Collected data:

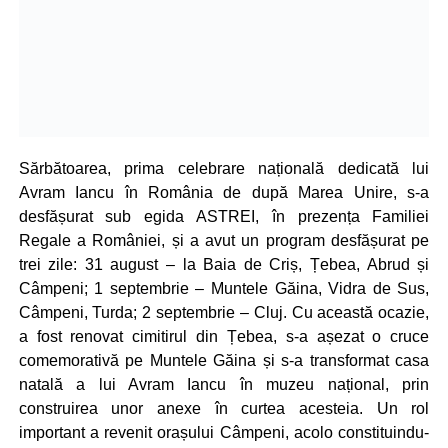
Sărbătoarea, prima celebrare națională dedicată lui
Avram Iancu în România de după Marea Unire, s-a
desfășurat sub egida ASTREI, în prezența Familiei
Regale a României, și a avut un program desfășurat pe
trei zile: 31 august – la Baia de Criș, Țebea, Abrud și
Câmpeni; 1 septembrie – Muntele Găina, Vidra de Sus,
Câmpeni, Turda; 2 septembrie – Cluj. Cu această ocazie,
a fost renovat cimitirul din Țebea, s-a așezat o cruce
comemorativă pe Muntele Găina și s-a transformat casa
natală a lui Avram Iancu în muzeu național, prin
construirea unor anexe în curtea acesteia. Un rol
important a revenit orașului Câmpeni, acolo constituindu-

◆ What to produce
Give all the records again, exactly, without images.

◆ Answer
Sărbătoarea, prima celebrare națională dedicată lui
Avram Iancu în România de după Marea Unire, s-a
desfășurat sub egida ASTREI, în prezența Familiei
Regale a României, și a avut un program desfășurat pe
trei zile: 31 august – la Baia de Criș, Țebea, Abrud și
Câmpeni; 1 septembrie – Muntele Găina, Vidra de Sus,
Câmpeni, Turda; 2 septembrie – Cluj. Cu această ocazie,
a fost renovat cimitirul din Țebea, s-a așezat o cruce
comemorativă pe Muntele Găina și s-a transformat casa
natală a lui Avram Iancu în muzeu național, prin
construirea unor anexe în curtea acesteia. Un rol
important a revenit orașului Câmpeni, acolo constituindu-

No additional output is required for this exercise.